L214 réclame le contrôle de tous les élevages reproducteurs de canards après l'affaire de Lichos

Les autorités ont mis en demeure vendredi soir l'exploitant de Lichos de suspendre toutes ses activités sur 3 sites, dans les Pyrénées-Atlantiques et dans les Landes. Après la diffusion de la vidéo montrant les conditions de vie excécrables des canards. L214 approuve mais veut aller plus loin.

L214 a photographié ces canards morts dans l'élevage de Lichos, il y a quelques jours (août 2020)
L214 a photographié ces canards morts dans l'élevage de Lichos, il y a quelques jours (août 2020) © L214
"Nous sommes satisfaits mais ils auraient pu réagir dès mercredi quand ils ont fait les premières constatations" regrette Sébastien Arsac, le directeur des enquêtes et co-fondateur de l'association L214.
 

Trois sites fermés après enquête des services vétérinaires

Jeudi dernier, la préfecture des Pyrénées-Atlantiques mettait en demeure un éleveur de Lichos d'évacuer les canards d'un batiment insalubre pour les mettre à l’abri dans un autre batiment. Et prononçait "l’interdiction totale et immédiate d’exploiter ce bâtiment jusqu’à sa remise aux normes".

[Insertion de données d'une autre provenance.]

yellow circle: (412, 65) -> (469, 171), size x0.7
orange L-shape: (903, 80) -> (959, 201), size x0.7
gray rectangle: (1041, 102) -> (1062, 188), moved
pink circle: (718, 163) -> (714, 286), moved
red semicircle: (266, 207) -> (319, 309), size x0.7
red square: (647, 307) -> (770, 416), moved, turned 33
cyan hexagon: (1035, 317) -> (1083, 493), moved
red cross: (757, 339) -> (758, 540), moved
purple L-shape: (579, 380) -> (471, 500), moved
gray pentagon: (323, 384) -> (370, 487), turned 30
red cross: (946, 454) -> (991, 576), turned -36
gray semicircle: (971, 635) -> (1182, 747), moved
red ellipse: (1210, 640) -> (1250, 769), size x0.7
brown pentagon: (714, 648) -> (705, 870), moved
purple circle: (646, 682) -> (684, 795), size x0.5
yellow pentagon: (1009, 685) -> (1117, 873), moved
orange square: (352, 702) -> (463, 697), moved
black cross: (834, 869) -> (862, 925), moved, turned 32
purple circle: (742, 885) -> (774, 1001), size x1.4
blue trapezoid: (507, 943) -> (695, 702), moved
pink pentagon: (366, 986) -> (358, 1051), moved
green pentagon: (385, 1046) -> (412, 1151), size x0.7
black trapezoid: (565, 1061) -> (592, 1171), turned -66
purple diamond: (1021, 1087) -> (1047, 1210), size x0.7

Vendredi soir, "après la poursuite des investigations" et suite au rapport d'enquête des inspecteurs sanitaires, c'est finalement l'ensemble du site de Lichos que le préfet a décidé de fermer, comme le réclamait L214. Les canards ont été "pris en charge par les services vétérinaires compétents" précise la préfecture sans donner plus de précision sur le sort des quelques centaines de canes reproductrices présentes dans l'élevage.

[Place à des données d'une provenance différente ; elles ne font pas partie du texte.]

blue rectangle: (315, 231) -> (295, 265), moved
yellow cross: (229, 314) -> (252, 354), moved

Deux autres sites, appartenant au même éleveur et situés dans le département voisin des Landes, ont également été inspectés. L'un était non déclaré. La préfecture ne précise pas s'il était en activité. L'autre était à l'abandon et son état fait "peser des risques sanitaires et pour l'environnement" selon les autorités. Leur fermeture administrative immédiate a été prononcée. Et des suites judiciaires ne sont pas exclues. "Ce n'est pas normal que ces atrocités n'aient pas été détectées plus tôt alors qu'une inspection avait été menée en septembre 2019" dénonce Sébastien Arsac. Cette visite, menée lors d'un épisode d'influenza aviaire n'avait rien révélé affirme la préfecture. Or, selon L214, leur lanceur d'alerte leur avait fait part de maltraitances dès janvier 2019. "Il nous avait décrit une situation similaire à ce qu'on a filmé il y a quelques jours, avec des cadavres de canards pas ramassés, des asticots, des rats, du lisier sur le sol..."
   

Un audit sur l'ensemble des élevages

Pour L214, il est aujourd'hui urgent de mener des contrôles dans l'ensemble des élevages reproducteurs. "Quand le ministre affirme que ce cas de Lichos n'est pas représentatif de l'élevage français, on n'en sait rien! même si on imagine bien qu'ils ne sont pas tous dans cet état...".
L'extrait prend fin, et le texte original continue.